The problem with having a bunch of neighboring countries with long names ending in "stan" is it's easy to get them confused.

As an actor on The West Wing put it, "Khazakhstan is a country four times the size of Texas and has a sizable number of former Russian missile silos. Kyrgyzstan is on the side of a hill near China, and has mostly nomads and sheep."

It's also hard sounding hip if you're from Bishkek, the Krygyz word for a churn used to make fermented mare's milk, the national drink. Everyone I saw was drinking vodka and beer, but that's probably because mares give birth during the warm months and aren't using their udders much in the winter.

The country has few claims to fame, although the world's largest natural-growth walnut forest is there.
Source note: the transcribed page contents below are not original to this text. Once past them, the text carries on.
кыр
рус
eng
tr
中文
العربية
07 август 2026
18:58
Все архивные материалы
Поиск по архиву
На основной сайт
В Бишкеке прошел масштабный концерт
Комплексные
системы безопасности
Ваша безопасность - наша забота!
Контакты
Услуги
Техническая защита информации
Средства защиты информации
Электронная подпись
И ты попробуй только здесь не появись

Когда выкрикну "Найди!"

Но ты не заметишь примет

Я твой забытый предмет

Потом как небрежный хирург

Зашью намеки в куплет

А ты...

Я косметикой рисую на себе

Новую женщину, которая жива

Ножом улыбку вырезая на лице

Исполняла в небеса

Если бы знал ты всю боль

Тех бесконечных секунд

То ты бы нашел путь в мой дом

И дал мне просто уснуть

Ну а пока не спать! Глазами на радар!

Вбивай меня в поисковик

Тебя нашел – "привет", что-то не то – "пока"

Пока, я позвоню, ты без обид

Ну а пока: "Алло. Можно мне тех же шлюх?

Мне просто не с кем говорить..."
Their ancestors were driven out of Siberia by the Mongols around 1000 A.D., living as mountain nomads while the Mongols, Russians and others took turns violently dominating the region.
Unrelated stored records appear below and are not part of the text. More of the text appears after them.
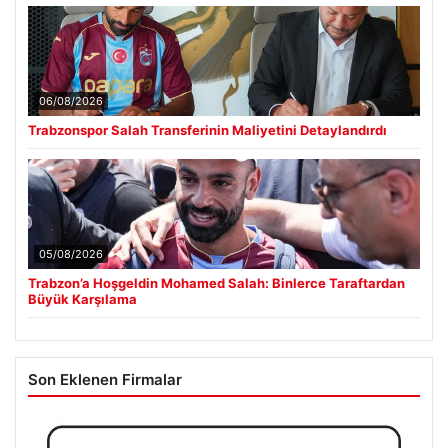
06/08/2026
Trabzonspor Salah Transferinin Maliyetini Detaylandırdı
05/08/2026
Trabzon’a Hoşgeldin Mohamed Salah: Binlerce Taraftardan
Büyük Karşılama
Son Eklenen Firmalar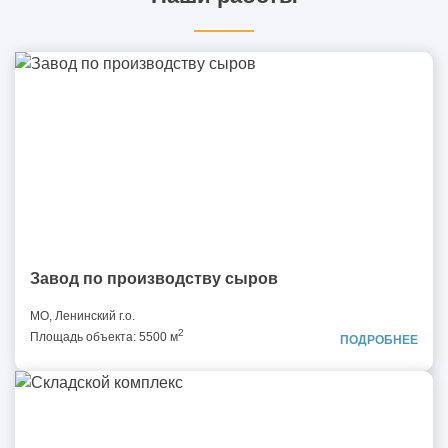
Завод по производству сыров
МО, Ленинский г.о.
2
Площадь объекта: 5500 м
ПОДРОБНЕЕ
More than 40 percent of the country is above 9,000 feet in elevation, with Peak Pobedy reaching more than 24,000 feet. Rugged and resort types alike are drawn to Lake Issyk- Kul, one of the largest alpine lakes in the world at 2,445 square miles, with mountains up to 15,000 feet in elevation surrounding its surface at 5,300 feet.
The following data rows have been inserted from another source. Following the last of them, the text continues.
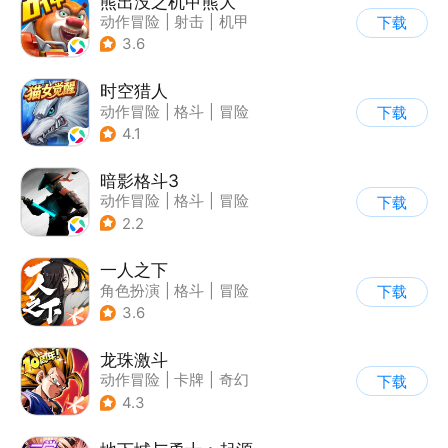
熊出没之机甲熊大
动作冒险
|
射击
|
机甲
下载
|
熊出没
3.6
时空猎人
动作冒险
|
格斗
|
冒险
下载
|
时空猎人
4.1
暗影格斗3
动作冒险
|
格斗
|
冒险
下载
|
暗夜格斗
2.2
一人之下
角色扮演
|
格斗
|
冒险
下载
|
一人之下
3.6
龙珠激斗
动作冒险
|
卡牌
|
奇幻
下载
|
龙珠
4.3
Three-fourths of its 5 million people are Muslims, but observance in many cities is not as strict as some countries. The practice of bridal kidnapping—which predates Islam's emergence in Kyrgyzstan during the 12th century—was something a couple of people wondered if I'd heard about, perhaps due to the recent documentary and other media coverage, but didn't seem eager to discuss. I encountered enough women in a variety of occupations to support the idea they suffer fewer restrictions than many Muslim nations. It's also worth noting, without making light of the situation, that their cultural game of Kyz-Kuumai requires a man on horseback to overtake a woman with a headstart on a faster horse, or get lashed with a whip.

For optimists, perhaps Krygyzstan's biggest appeal is its vast potential for progress. It may be the 28th most unstable of 146 nations in a 2006 World Foundation survey, but at least Forbes magazine dropped it from its list of the 14 most dangerous countries for tourists.

For adventure travelers who thrive on the unscathed wilderness, Kyrgyzstan may well offer something akin to the best of an unspoiled Nepal. Everest-like treks, yak riding, paddling and skiing are among the numerous options for active types. The country also features a rich nomadic culture from being part of the historic 7,000-mile Silk Route between China and the Mediterranean. Just expect few English speakers, a shortage of modern conveniences such as being able to use ATM and credit cards, and the need for a respectful and pleasant attitude even when bureaucratic headaches arise.